Many tell us not to worry, and I am pretty sure we the parents are not worrying, beyond the normal worry parents do, right down to checking on them before going to sleep ourselves. A lot of people, who don’t know him well, tell us he will grow out of it, and I am sure he will, but it may take some special help. I had special help for my dyslexia. This week he is being tested by numerous professionals to determine if he is autistic. I assume he will be “on the spectrum.” I am fine with that, and I know he is fine with it, especially if he has a book with letters in it.
Church needs to be a place where we understand differences, especially differences that make us uncomfortable. I realize from the numerous conversations I have people either want to ignore and deny it, or they want me to be confident it is going to be fine. Both make me feel angst. I want to scream, but I don’t–I am the preacher. I would scream that we the parents mourn the loss of the idealized child and every parent will eventually have that experience (or at least should) let us have that experience. It’s normal. Or we know there is something different–we live with him, he has had some tests, let us have our new normal–yes it is fine, and he is himself. The children are the ones who get it; AJ is different, but he is their friend. The children see him as part of their group, even if he doesn’t talk to them, or play with them. They are happy even if he only engages for a moment. I remember one older child who never heard AJ say something, come running to my wife to tell how he said something, and they know to celebrate his progress and encourage it. They are his best teachers.
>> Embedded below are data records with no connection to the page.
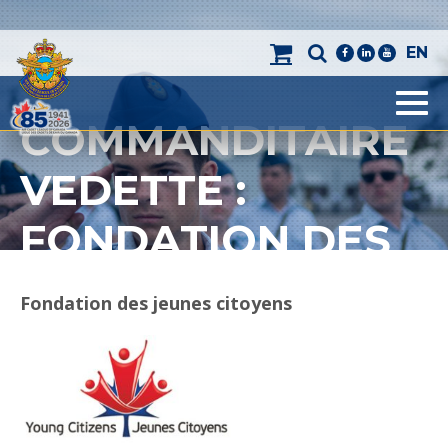
EN
facebook
linkedin
youtube
COMMANDITAIRE
Men
VEDETTE :
FONDATION DES
JEUNES CITOYENS
Fondation des jeunes citoyens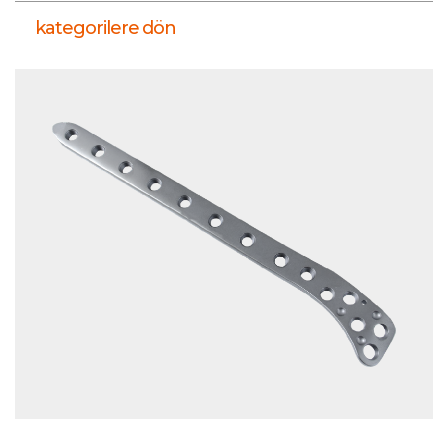
kategorilere dön
ÜRÜNLER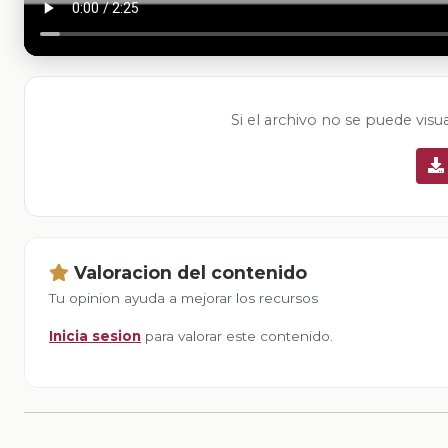
Si el archivo no se puede visu
Valoracion del contenido
Tu opinion ayuda a mejorar los recursos
Inicia sesion
para valorar este contenido.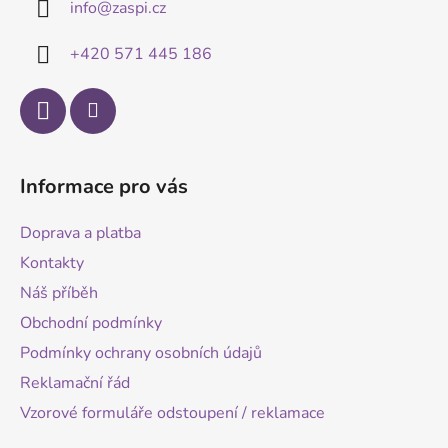
info
@
zaspi.cz
t
í
+420 571 445 186
Informace pro vás
Doprava a platba
Kontakty
Náš příběh
Obchodní podmínky
Podmínky ochrany osobních údajů
Reklamační řád
Vzorové formuláře odstoupení / reklamace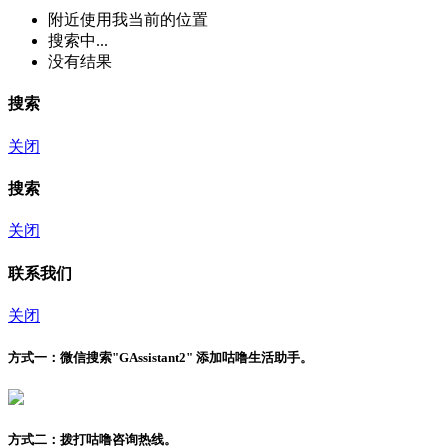
附近
使用我当前的位置
搜索中...
没有结果
搜索
关闭
搜索
关闭
联系我们
关闭
方式一：
微信搜索"
GAssistant2
" 添加咕噜生活助手。
方式二：
拨打咕噜咨询热线。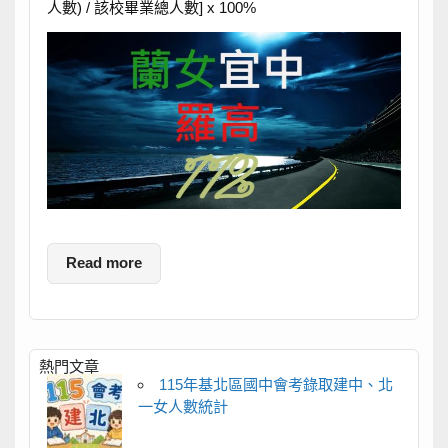
人數) / 該校畢業總人數] x 100%
Read more
熱門文章
115年基北區國中會考錄取建中、北
一女人數統計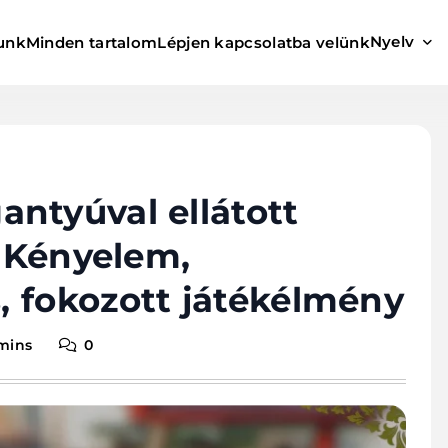
Nyelv
unk
Minden tartalom
Lépjen kapcsolatba velünk
ntyúval ellátott
: Kényelem,
 fokozott játékélmény
 mins
0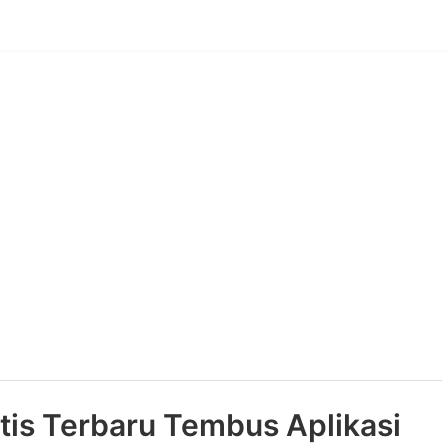
tis Terbaru Tembus Aplikasi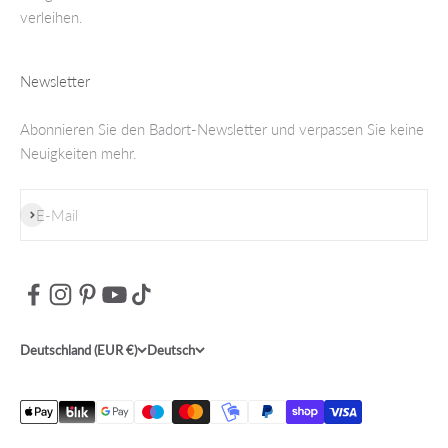
verleihen.
Newsletter
Abonnieren Sie den Badort-Newsletter und verpassen Sie keine
Neuigkeiten mehr.
Abonnieren
E-Mail
Deutschland (EUR €)
Deutsch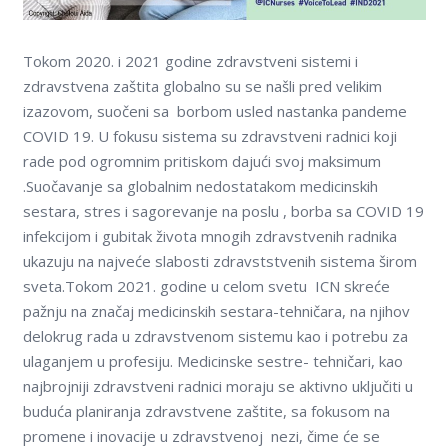
Tokom 2020. i 2021 godine zdravstveni sistemi i
zdravstvena zaštita globalno su se našli pred velikim
izazovom, suočeni sa borbom usled nastanka pandeme
COVID 19. U fokusu sistema su zdravstveni radnici koji
rade pod ogromnim pritiskom dajući svoj maksimum
.Suočavanje sa globalnim nedostatakom medicinskih
sestara, stres i sagorevanje na poslu , borba sa COVID 19
infekcijom i gubitak života mnogih zdravstvenih radnika
ukazuju na najveće slabosti zdravststvenih sistema širom
sveta.Tokom 2021. godine u celom svetu ICN skreće
pažnju na značaj medicinskih sestara-tehničara, na njihov
delokrug rada u zdravstvenom sistemu kao i potrebu za
ulaganjem u profesiju. Medicinske sestre- tehničari, kao
najbrojniji zdravstveni radnici moraju se aktivno uklјučiti u
buduća planiranja zdravstvene zaštite, sa fokusom na
promene i inovacije u zdravstvenoj nezi, čime će se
I cannot help but think about how Thomas needed to see the scars to know the resurrected Jesus. The theologian and sociologist, Nancy Eiesland, who died at 44 on March 10, 2009 was what we often label “disabled” from a congenital bone defect. She would state that she would hope she would still be disabled in heaven. ”The reason, which seems clear enough to many disabled people, was that her identity and character were formed by the mental, physical and societal challenges of her disability. She felt that without her disability, she would ‘be absolutely unknown to myself and perhaps to God.’”(NYT March 21, 2009)
When Jesus appears in the locked room, He displays his scarred hands and His side to identify Himself. The disciples would have known Jesus’ face and voice as this was their teacher, their friend, their Lord, yet Jesus displays his wounds. It must be important. He did not erase those wounds even though He conquered death itself. He comes to the disciples to identify himself as scarred and perfect, and us today as well. Jesus breathes the Holy Spirit upon the disciples directly. The church was created and “called-out” with this breath. Thus Jesus is telling us who we are with His scarred hands. We are the Body of Christ with our own scarred and perfect bodies. We participate in the resurrection with our differently able bodies, though not all of our differences are visible.
For my son is perfect even if he struggles with eye contact and communication, even if he ends up “on the spectrum.” There may not be a physical scar, but he is differently abled. How as a church do we recognize that our Lord not only showed His hands to show who He was to Thomas, but who we, the followers, are as well. Like I said above, I came to the rescue of the little boy, who knew AJ was in his class, who knew that AJ would not respond, who said hello with the hope AJ may engage him, for the boy that will probably, among others, help teach AJ to communicate better. I rescued this boy who was being questioned by his mother by being blunt: “AJ doesn’t communicate.” I did not come to the rescue of my son. He will be perfect, if we as a church and society can understand what children understand.